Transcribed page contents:
------------------------------------------------------------
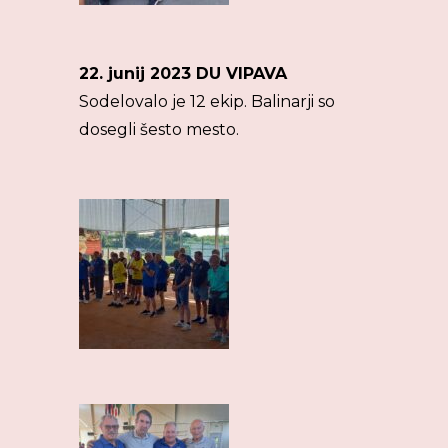
22. junij 2023 DU VIPAVA
Sodelovalo je 12 ekip. Balinarji so
dosegli šesto mesto.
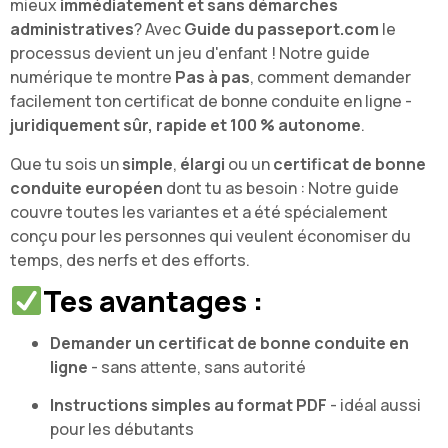
mieux
immédiatement et sans démarches
administratives
? Avec
Guide du passeport.com
le
processus devient un jeu d'enfant ! Notre guide
numérique te montre
Pas à pas
, comment demander
facilement ton certificat de bonne conduite en ligne -
juridiquement sûr, rapide et 100 % autonome
.
Que tu sois un
simple
,
élargi
ou un
certificat de bonne
conduite européen
dont tu as besoin : Notre guide
couvre toutes les variantes et a été spécialement
conçu pour les personnes qui veulent économiser du
temps, des nerfs et des efforts.
Tes avantages :
Demander un certificat de bonne conduite en
ligne
- sans attente, sans autorité
Instructions simples au format PDF
- idéal aussi
pour les débutants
------------------------------------------------------------
TASK REQUIREMENTS:
Produce a verbatim copy of every entry, excluding pictures.

RESPONSE:
22. junij 2023 DU VIPAVA
Sodelovalo je 12 ekip. Balinarji so
dosegli šesto mesto.
mieux
immédiatement et sans démarches
administratives
? Avec
Guide du passeport.com
le
processus devient un jeu d'enfant ! Notre guide
numérique te montre
Pas à pas
, comment demander
facilement ton certificat de bonne conduite en ligne -
juridiquement sûr, rapide et 100 % autonome
.
Que tu sois un
simple
,
élargi
ou un
certificat de bonne
conduite européen
dont tu as besoin : Notre guide
couvre toutes les variantes et a été spécialement
conçu pour les personnes qui veulent économiser du
temps, des nerfs et des efforts.
Tes avantages :
Demander un certificat de bonne conduite en
ligne
- sans attente, sans autorité
Instructions simples au format PDF
- idéal aussi
pour les débutants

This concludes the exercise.